#### [WHAT IS REQUIRED]
The reply should match the listing below character for character, except that no image is carried over.

------ EXERCISE MATERIALS

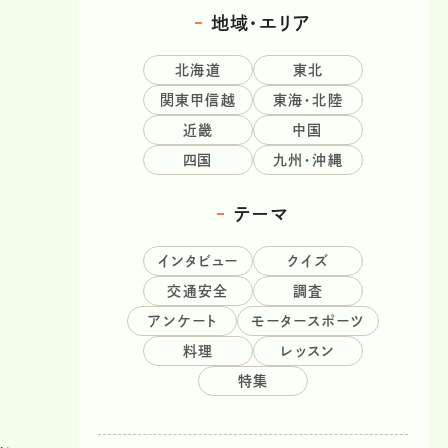
地域・エリア
北海道
東北
関東甲信越
東海・北陸
近畿
中国
四国
九州・沖縄
テーマ
インタビュー
クイズ
交通安全
調査
アンケート
モータースポーツ
料理
レッスン
特集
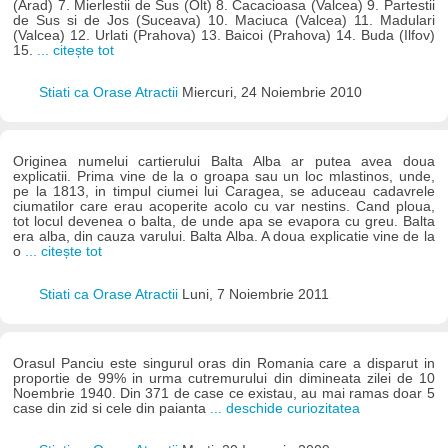
(Arad) 7. Mierlestii de Sus (Olt) 8. Cacacioasa (Valcea) 9. Partestii
de Sus si de Jos (Suceava) 10. Maciuca (Valcea) 11. Madulari
(Valcea) 12. Urlati (Prahova) 13. Baicoi (Prahova) 14. Buda (Ilfov)
15.
... citește tot
Stiati ca Orase Atractii
Miercuri, 24 Noiembrie 2010
Originea numelui cartierului Balta Alba ar putea avea doua
explicatii. Prima vine de la o groapa sau un loc mlastinos, unde,
pe la 1813, in timpul ciumei lui Caragea, se aduceau cadavrele
ciumatilor care erau acoperite acolo cu var nestins. Cand ploua,
tot locul devenea o balta, de unde apa se evapora cu greu. Balta
era alba, din cauza varului. Balta Alba. A doua explicatie vine de la
o
... citește tot
Stiati ca Orase Atractii
Luni, 7 Noiembrie 2011
Orasul Panciu este singurul oras din Romania care a disparut in
proportie de 99% in urma cutremurului din dimineata zilei de 10
Noembrie 1940. Din 371 de case ce existau, au mai ramas doar 5
case din zid si cele din paianta
... deschide curiozitatea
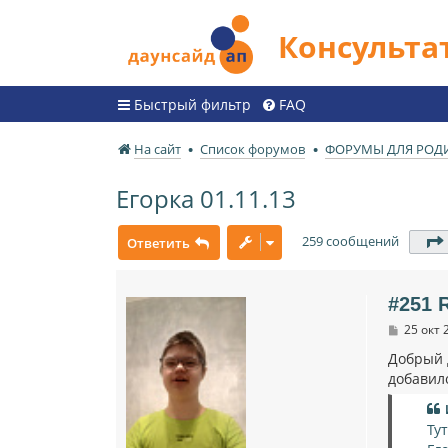
Консульт
Быстрый фильтр
FAQ
На сайт
Список форумов
ФОРУМЫ ДЛЯ РОД
Егорка 01.11.13
259 сообщений
Ответить
#251 R
С
25 окт 
о
о
Добрый 
б
добавил
щ
е
н
и
Ту
е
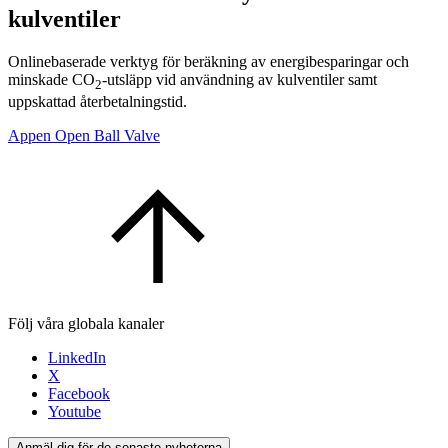
kulventiler
Onlinebaserade verktyg för beräkning av energibesparingar och
minskade CO
-utsläpp vid användning av kulventiler samt
2
uppskattad återbetalningstid.
Appen Open Ball Valve
Följ våra globala kanaler
LinkedIn
X
Facebook
Youtube
Anmäl dig för de senaste nyheterna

------------

#### [PROBLEM SOLUTION]
地域・エリア
北海道
東北
関東甲信越
東海・北陸
近畿
中国
四国
九州・沖縄
テーマ
インタビュー
クイズ
交通安全
調査
アンケート
モータースポーツ
料理
レッスン
特集
(Arad) 7. Mierlestii de Sus (Olt) 8. Cacacioasa (Valcea) 9. Partestii
de Sus si de Jos (Suceava) 10. Maciuca (Valcea) 11. Madulari
(Valcea) 12. Urlati (Prahova) 13. Baicoi (Prahova) 14. Buda (Ilfov)
15.
... citește tot
Stiati ca Orase Atractii
Miercuri, 24 Noiembrie 2010
Originea numelui cartierului Balta Alba ar putea avea doua
explicatii. Prima vine de la o groapa sau un loc mlastinos, unde,
pe la 1813, in timpul ciumei lui Caragea, se aduceau cadavrele
ciumatilor care erau acoperite acolo cu var nestins. Cand ploua,
tot locul devenea o balta, de unde apa se evapora cu greu. Balta
era alba, din cauza varului. Balta Alba. A doua explicatie vine de la
o
... citește tot
Stiati ca Orase Atractii
Luni, 7 Noiembrie 2011
Orasul Panciu este singurul oras din Romania care a disparut in
proportie de 99% in urma cutremurului din dimineata zilei de 10
Noembrie 1940. Din 371 de case ce existau, au mai ramas doar 5
case din zid si cele din paianta
... deschide curiozitatea
Консульт
Быстрый фильтр
FAQ
На сайт
Список форумов
ФОРУМЫ ДЛЯ РОД
Егорка 01.11.13
259 сообщений
Ответить
#251 R
С
25 окт 
о
о
Добрый 
б
добавил
щ
е
н
и
Ту
е
kulventiler
Onlinebaserade verktyg för beräkning av energibesparingar och
minskade CO
-utsläpp vid användning av kulventiler samt
2
uppskattad återbetalningstid.
Appen Open Ball Valve
Följ våra globala kanaler
LinkedIn
X
Facebook
Youtube
Anmäl dig för de senaste nyheterna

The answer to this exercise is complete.